■ **WORK TO BE COMPLETED**
Transcribe these records exactly, dropping every picture.

■ **DATA FOR THIS EXERCISE**
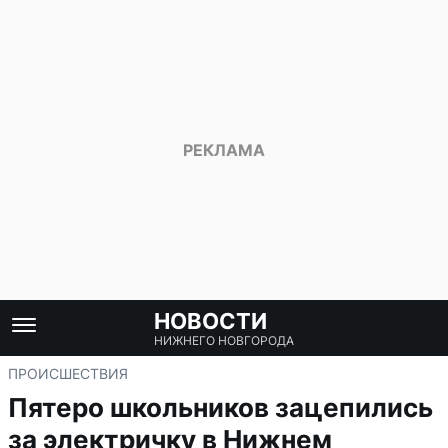
НОВОСТИ
НИЖНЕГО НОВГОРОДА
ПРОИСШЕСТВИЯ
Пятеро школьников зацепились
за электричку в Нижнем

■ **TASK SOLUTION**
НОВОСТИ
НИЖНЕГО НОВГОРОДА
ПРОИСШЕСТВИЯ
Пятеро школьников зацепились
за электричку в Нижнем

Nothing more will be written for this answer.